Rosneft CEO warns of oil, gas deficit risk due to underinvestment

The lack of investment in oil and gas production and the western countries’ fascination with ‘green’ energy may result in a severe shortage of hydrocarbons on the global market in the future, Chief Executive Officer of Russia’s top oil producer Rosneft Igor Sechin said at the St. Petersburg International Economic Forum on Saturday.

He urged to replace the calls for abandoning oil for the sake of ecology with ensuring healthy market competition of all types of generation, which “guarantees stable provision of clean and affordable energy with the minimum environmental footprint.”

Regionalization of markets, the appearance of another factor for strengthening of global multipolarity and the rising role of national currencies resulted from the coronavirus pandemic, coupled with the global economic crisis, Sechin said. “Each country is searching for its own way, particularly a way out of the pandemic,” he said.

The way out of the pandemic will take at least 12-14 months, Rosneft CEO said, adding that this period of time is required to vaccinate 70% of the global population. Meanwhile, Russia’s oil and gas sector is transforming under the influence of the pandemic and a number of other factors, he noted. “We will definitely see new players appearing, as well as the growth of mid-sized companies and consolidation of the sector overall, in the near future,” Sechin said.

“The growth of oil and gas reserves has been at an all-time low in recent years, and a certain deficit of resources is already obvious. The trend may become a ‘new norm’ for global majors and lead to depletion of the resource base. The world is facing the risk of a severe shortage of oil and gas,” Rosneft chief executive warned.

He expects the oil demand to recover as the effect of the pandemic on the global economy subsides. “As a large-scale vaccination is underway and the effect of the pandemic on the global economy subsides the oil demand will recover, and it is necessary to be prepared for that. The demand for energy will keep rising in the future, and new infection waves may only slow down, but not stop the process,” Sechin said.

However, around $17 trillion worth of investment in the oil and gas sector will be required by 2040 to support the current production level. “According to available estimations, investments in the global oil and gas sector worth around $17 trillion are required to support the present production level by 2040, which will equal to around one third of all global investment in the energy,” he noted.

Sechin also questioned whether it is reasonable to develop ‘green’ energy at the scale often offered by the global expert community, adding that the aftermath of this fascination may be unexpected, for example, the possibility of environmental activists to manipulate the cost of large companies’ shares.

The development of alternative energy will require huge investment, for example, the shift of 15-25% of the global energy to hydrogen by 2050 is expected to take $15 trillion, which equals to expenditures of the whole global oil and gas sector in annual terms. Moreover, Rosneft expects electric vehicles to be twice as expensive for consumers this decade as cars with traditional fuel types. “The shift to electric vehicles may become a problem for the European middle class as their price will be substantially [higher], almost twice as high as that of traditional cars, by the second half of the 2020s,” Sechin said.

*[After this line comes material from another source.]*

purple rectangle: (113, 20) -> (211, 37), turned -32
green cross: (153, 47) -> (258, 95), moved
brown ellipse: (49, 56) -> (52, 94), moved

The rising demand for certain metals also raises hesitations about their current reserves’ sufficiency, CEO said, adding that an explosive growth of prices may be expected. “The necessity of a multi-fold increase in production of certain metals is of no small importance as well. The International Energy Agency estimated the growth of global demand for metals required for the rising production of electric cars and electricity storage this May.

Particularly, the demand for lithium will soar more than 40-fold, whereas the demand for cobalt and nickel – roughly 20-fold by 2040,” he said. “A high growth like that raises hesitations about the sufficiency of current reserves, as well as investment in exploration and production of those metals. Amid this background an explosive growth of prices is very likely,” Sechin added.

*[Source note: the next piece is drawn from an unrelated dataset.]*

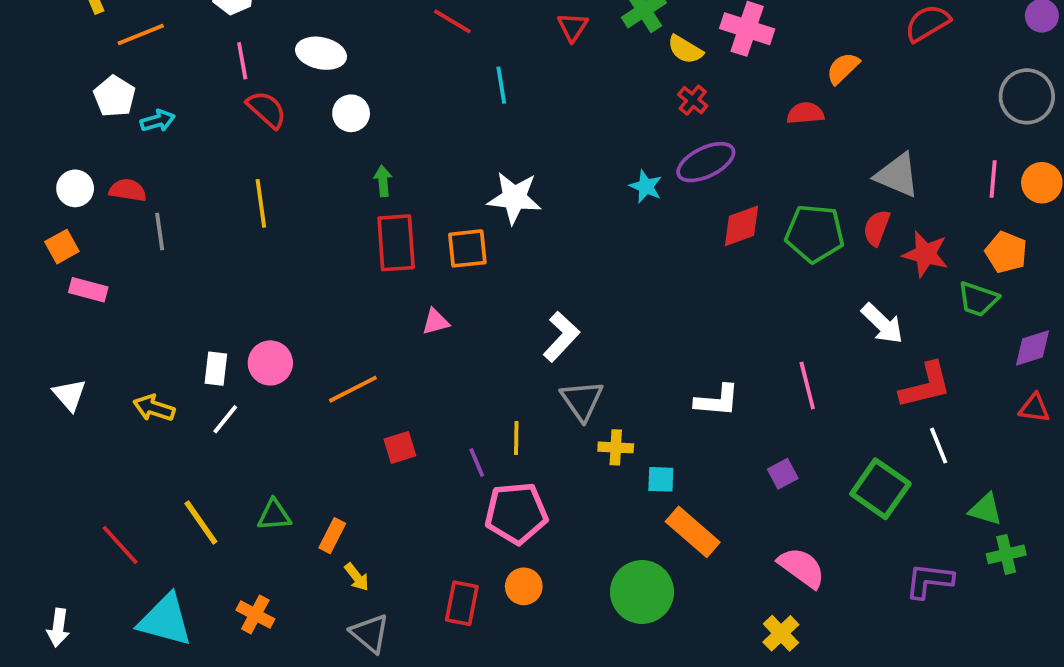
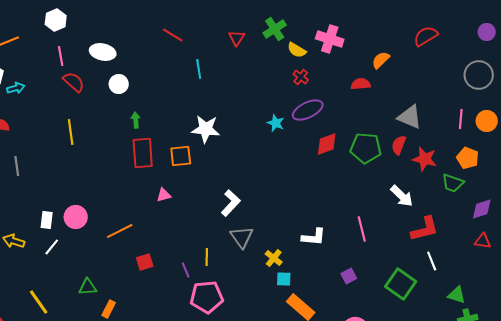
gray line: (160, 232) -> (17, 166), moved
yellow cross: (616, 447) -> (274, 258), moved, turned 36
green triangle: (274, 515) -> (88, 287), moved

“Healthy market competition of all types of generation that guarantees a stable provision of clean and affordable energy with the minimum environmental footprint to consumers, should become a basis of the balanced energy development,” he emphasized.

Sechin considers the balanced development of the oil and gas and ‘green’ sectors quite possible. For example, in the Asian-Pacific region the growth of renewable energy facilities is higher than in Europe and the US several-fold, which does not replace concurrent development of traditional sectors there, he explained.

Rosneft Chief Executive Officer suggested that the global community introduce a transparent system of evaluation and certification of goods and services that will allow avoiding the movement of environmentally hazardous production to developing countries, instead of calling for abandoning hydrocarbons. He also stressed that there are sectors in the world much ‘dirtier’ than the oil sector, such as the textile industry, which nevertheless do not experience such pressure.